Exercise directions: The listing is to be returned word for word, without its images.
Start of Block
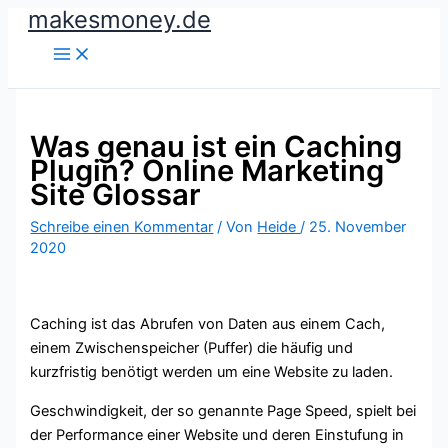
makesmoney.de
Zum
Inhalt
springen
Was genau ist ein Caching
Plugin? Online Marketing
Site Glossar
Schreibe einen Kommentar
/ Von
Heide
/
25. November
2020
Caching ist das Abrufen von Daten aus einem Cach,
einem Zwischenspeicher (Puffer) die häufig und
kurzfristig benötigt werden um eine Website zu laden.
Geschwindigkeit, der so genannte Page Speed, spielt bei
der Performance einer Website und deren Einstufung in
End of Block
Expected output:
makesmoney.de
Zum
Inhalt
springen
Was genau ist ein Caching
Plugin? Online Marketing
Site Glossar
Schreibe einen Kommentar
/ Von
Heide
/
25. November
2020
Caching ist das Abrufen von Daten aus einem Cach,
einem Zwischenspeicher (Puffer) die häufig und
kurzfristig benötigt werden um eine Website zu laden.
Geschwindigkeit, der so genannte Page Speed, spielt bei
der Performance einer Website und deren Einstufung in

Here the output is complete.